STORED DATA:
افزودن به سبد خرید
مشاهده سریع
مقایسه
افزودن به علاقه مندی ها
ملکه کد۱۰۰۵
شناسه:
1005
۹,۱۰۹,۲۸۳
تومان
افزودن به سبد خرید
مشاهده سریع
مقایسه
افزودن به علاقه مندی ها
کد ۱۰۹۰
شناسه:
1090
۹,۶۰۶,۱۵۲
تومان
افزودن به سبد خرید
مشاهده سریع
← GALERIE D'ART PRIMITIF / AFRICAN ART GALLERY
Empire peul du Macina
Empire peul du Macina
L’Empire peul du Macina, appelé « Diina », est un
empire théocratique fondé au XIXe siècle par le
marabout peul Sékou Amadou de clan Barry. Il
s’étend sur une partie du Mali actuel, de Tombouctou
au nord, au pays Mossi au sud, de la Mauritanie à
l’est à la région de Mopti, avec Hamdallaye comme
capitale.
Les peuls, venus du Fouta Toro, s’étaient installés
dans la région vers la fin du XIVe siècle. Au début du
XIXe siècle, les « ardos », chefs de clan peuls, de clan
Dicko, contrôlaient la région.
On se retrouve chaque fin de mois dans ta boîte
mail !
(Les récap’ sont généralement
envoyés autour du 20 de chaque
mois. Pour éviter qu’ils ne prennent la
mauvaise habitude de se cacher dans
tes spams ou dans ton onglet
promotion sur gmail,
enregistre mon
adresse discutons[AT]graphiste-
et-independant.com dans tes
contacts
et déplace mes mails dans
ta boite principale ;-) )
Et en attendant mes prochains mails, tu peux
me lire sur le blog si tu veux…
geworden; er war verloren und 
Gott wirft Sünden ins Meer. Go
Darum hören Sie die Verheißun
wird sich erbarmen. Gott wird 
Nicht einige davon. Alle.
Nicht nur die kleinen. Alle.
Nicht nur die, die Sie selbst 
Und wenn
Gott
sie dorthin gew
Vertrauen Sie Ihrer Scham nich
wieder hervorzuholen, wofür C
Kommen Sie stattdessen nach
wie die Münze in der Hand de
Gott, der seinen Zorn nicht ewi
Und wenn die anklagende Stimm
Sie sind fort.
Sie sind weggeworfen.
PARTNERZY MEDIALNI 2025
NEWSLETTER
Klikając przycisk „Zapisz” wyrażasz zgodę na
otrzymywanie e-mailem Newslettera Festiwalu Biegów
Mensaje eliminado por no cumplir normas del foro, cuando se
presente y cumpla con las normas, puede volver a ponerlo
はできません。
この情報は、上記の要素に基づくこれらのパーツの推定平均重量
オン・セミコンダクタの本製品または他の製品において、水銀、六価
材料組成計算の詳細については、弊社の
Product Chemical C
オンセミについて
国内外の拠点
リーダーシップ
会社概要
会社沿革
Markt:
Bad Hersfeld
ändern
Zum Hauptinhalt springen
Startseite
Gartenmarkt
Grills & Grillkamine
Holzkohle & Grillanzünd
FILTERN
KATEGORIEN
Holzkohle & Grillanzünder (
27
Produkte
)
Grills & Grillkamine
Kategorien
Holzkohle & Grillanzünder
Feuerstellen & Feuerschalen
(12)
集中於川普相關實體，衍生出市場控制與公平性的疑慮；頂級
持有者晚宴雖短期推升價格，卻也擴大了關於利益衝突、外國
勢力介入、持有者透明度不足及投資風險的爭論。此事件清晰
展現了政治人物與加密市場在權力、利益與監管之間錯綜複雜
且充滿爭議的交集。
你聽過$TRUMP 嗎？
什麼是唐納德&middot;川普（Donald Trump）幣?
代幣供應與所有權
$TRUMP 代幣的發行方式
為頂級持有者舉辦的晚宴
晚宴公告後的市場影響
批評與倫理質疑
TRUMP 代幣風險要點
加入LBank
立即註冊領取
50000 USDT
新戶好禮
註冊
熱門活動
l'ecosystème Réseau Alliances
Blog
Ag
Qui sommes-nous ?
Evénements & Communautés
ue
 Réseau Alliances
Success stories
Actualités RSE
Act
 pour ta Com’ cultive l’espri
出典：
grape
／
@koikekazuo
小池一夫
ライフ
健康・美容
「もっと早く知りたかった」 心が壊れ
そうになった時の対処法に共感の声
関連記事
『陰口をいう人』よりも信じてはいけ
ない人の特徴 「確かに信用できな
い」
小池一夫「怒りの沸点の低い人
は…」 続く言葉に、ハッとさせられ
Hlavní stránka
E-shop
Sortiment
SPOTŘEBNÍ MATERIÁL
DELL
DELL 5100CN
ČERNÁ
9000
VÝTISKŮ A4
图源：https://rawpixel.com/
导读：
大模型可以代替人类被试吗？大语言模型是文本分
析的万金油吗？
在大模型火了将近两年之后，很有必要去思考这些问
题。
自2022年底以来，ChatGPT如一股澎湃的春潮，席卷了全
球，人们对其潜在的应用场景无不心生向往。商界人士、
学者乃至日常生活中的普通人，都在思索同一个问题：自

TASK BRIEF: Reproduce the listing above verbatim, from first line to last.

WRITTEN RESPONSE:
افزودن به سبد خرید
مشاهده سریع
مقایسه
افزودن به علاقه مندی ها
ملکه کد۱۰۰۵
شناسه:
1005
۹,۱۰۹,۲۸۳
تومان
افزودن به سبد خرید
مشاهده سریع
مقایسه
افزودن به علاقه مندی ها
کد ۱۰۹۰
شناسه:
1090
۹,۶۰۶,۱۵۲
تومان
افزودن به سبد خرید
مشاهده سریع
← GALERIE D'ART PRIMITIF / AFRICAN ART GALLERY
Empire peul du Macina
Empire peul du Macina
L’Empire peul du Macina, appelé « Diina », est un
empire théocratique fondé au XIXe siècle par le
marabout peul Sékou Amadou de clan Barry. Il
s’étend sur une partie du Mali actuel, de Tombouctou
au nord, au pays Mossi au sud, de la Mauritanie à
l’est à la région de Mopti, avec Hamdallaye comme
capitale.
Les peuls, venus du Fouta Toro, s’étaient installés
dans la région vers la fin du XIVe siècle. Au début du
XIXe siècle, les « ardos », chefs de clan peuls, de clan
Dicko, contrôlaient la région.
On se retrouve chaque fin de mois dans ta boîte
mail !
(Les récap’ sont généralement
envoyés autour du 20 de chaque
mois. Pour éviter qu’ils ne prennent la
mauvaise habitude de se cacher dans
tes spams ou dans ton onglet
promotion sur gmail,
enregistre mon
adresse discutons[AT]graphiste-
et-independant.com dans tes
contacts
et déplace mes mails dans
ta boite principale ;-) )
Et en attendant mes prochains mails, tu peux
me lire sur le blog si tu veux…
geworden; er war verloren und 
Gott wirft Sünden ins Meer. Go
Darum hören Sie die Verheißun
wird sich erbarmen. Gott wird 
Nicht einige davon. Alle.
Nicht nur die kleinen. Alle.
Nicht nur die, die Sie selbst 
Und wenn
Gott
sie dorthin gew
Vertrauen Sie Ihrer Scham nich
wieder hervorzuholen, wofür C
Kommen Sie stattdessen nach
wie die Münze in der Hand de
Gott, der seinen Zorn nicht ewi
Und wenn die anklagende Stimm
Sie sind fort.
Sie sind weggeworfen.
PARTNERZY MEDIALNI 2025
NEWSLETTER
Klikając przycisk „Zapisz” wyrażasz zgodę na
otrzymywanie e-mailem Newslettera Festiwalu Biegów
Mensaje eliminado por no cumplir normas del foro, cuando se
presente y cumpla con las normas, puede volver a ponerlo
はできません。
この情報は、上記の要素に基づくこれらのパーツの推定平均重量
オン・セミコンダクタの本製品または他の製品において、水銀、六価
材料組成計算の詳細については、弊社の
Product Chemical C
オンセミについて
国内外の拠点
リーダーシップ
会社概要
会社沿革
Markt:
Bad Hersfeld
ändern
Zum Hauptinhalt springen
Startseite
Gartenmarkt
Grills & Grillkamine
Holzkohle & Grillanzünd
FILTERN
KATEGORIEN
Holzkohle & Grillanzünder (
27
Produkte
)
Grills & Grillkamine
Kategorien
Holzkohle & Grillanzünder
Feuerstellen & Feuerschalen
(12)
集中於川普相關實體，衍生出市場控制與公平性的疑慮；頂級
持有者晚宴雖短期推升價格，卻也擴大了關於利益衝突、外國
勢力介入、持有者透明度不足及投資風險的爭論。此事件清晰
展現了政治人物與加密市場在權力、利益與監管之間錯綜複雜
且充滿爭議的交集。
你聽過$TRUMP 嗎？
什麼是唐納德&middot;川普（Donald Trump）幣?
代幣供應與所有權
$TRUMP 代幣的發行方式
為頂級持有者舉辦的晚宴
晚宴公告後的市場影響
批評與倫理質疑
TRUMP 代幣風險要點
加入LBank
立即註冊領取
50000 USDT
新戶好禮
註冊
熱門活動
l'ecosystème Réseau Alliances
Blog
Ag
Qui sommes-nous ?
Evénements & Communautés
ue
 Réseau Alliances
Success stories
Actualités RSE
Act
 pour ta Com’ cultive l’espri
出典：
grape
／
@koikekazuo
小池一夫
ライフ
健康・美容
「もっと早く知りたかった」 心が壊れ
そうになった時の対処法に共感の声
関連記事
『陰口をいう人』よりも信じてはいけ
ない人の特徴 「確かに信用できな
い」
小池一夫「怒りの沸点の低い人
は…」 続く言葉に、ハッとさせられ
Hlavní stránka
E-shop
Sortiment
SPOTŘEBNÍ MATERIÁL
DELL
DELL 5100CN
ČERNÁ
9000
VÝTISKŮ A4
图源：https://rawpixel.com/
导读：
大模型可以代替人类被试吗？大语言模型是文本分
析的万金油吗？
在大模型火了将近两年之后，很有必要去思考这些问
题。
自2022年底以来，ChatGPT如一股澎湃的春潮，席卷了全
球，人们对其潜在的应用场景无不心生向往。商界人士、
学者乃至日常生活中的普通人，都在思索同一个问题：自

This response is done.